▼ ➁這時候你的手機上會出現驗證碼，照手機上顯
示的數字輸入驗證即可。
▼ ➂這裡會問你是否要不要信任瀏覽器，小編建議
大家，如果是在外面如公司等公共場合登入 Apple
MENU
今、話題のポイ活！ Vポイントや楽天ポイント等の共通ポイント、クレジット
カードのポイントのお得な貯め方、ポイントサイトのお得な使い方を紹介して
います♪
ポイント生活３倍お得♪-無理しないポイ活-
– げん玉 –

□ □ □

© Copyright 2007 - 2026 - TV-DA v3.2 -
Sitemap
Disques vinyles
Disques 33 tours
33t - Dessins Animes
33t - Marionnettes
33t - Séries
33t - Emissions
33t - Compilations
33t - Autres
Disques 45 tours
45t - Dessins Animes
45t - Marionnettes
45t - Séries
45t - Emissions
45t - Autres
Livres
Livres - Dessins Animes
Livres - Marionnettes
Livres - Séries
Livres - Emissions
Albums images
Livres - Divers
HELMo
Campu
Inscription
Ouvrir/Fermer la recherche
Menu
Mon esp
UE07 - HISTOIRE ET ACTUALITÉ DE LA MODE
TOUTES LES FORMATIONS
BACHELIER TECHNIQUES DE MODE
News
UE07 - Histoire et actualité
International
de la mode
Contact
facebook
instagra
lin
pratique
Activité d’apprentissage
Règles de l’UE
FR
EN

□ □ □

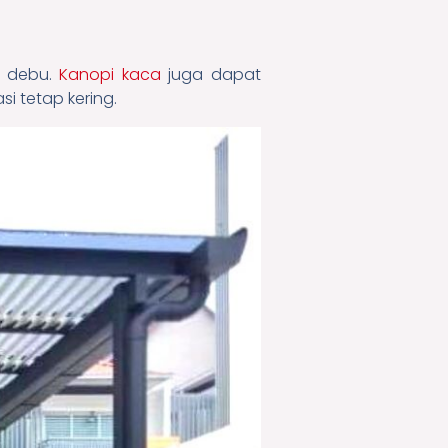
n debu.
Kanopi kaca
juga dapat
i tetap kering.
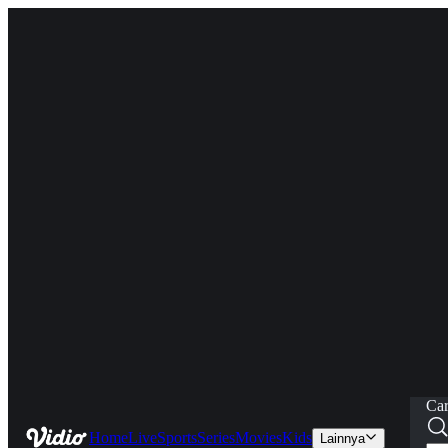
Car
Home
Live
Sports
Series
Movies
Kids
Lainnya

□ □ □

* REQUIRED WORK
Where a line of the records above holds the word "Disques", copy that line.

* OUTPUT FOR THIS TASK
Disques vinyles
Disques 33 tours
Disques 45 tours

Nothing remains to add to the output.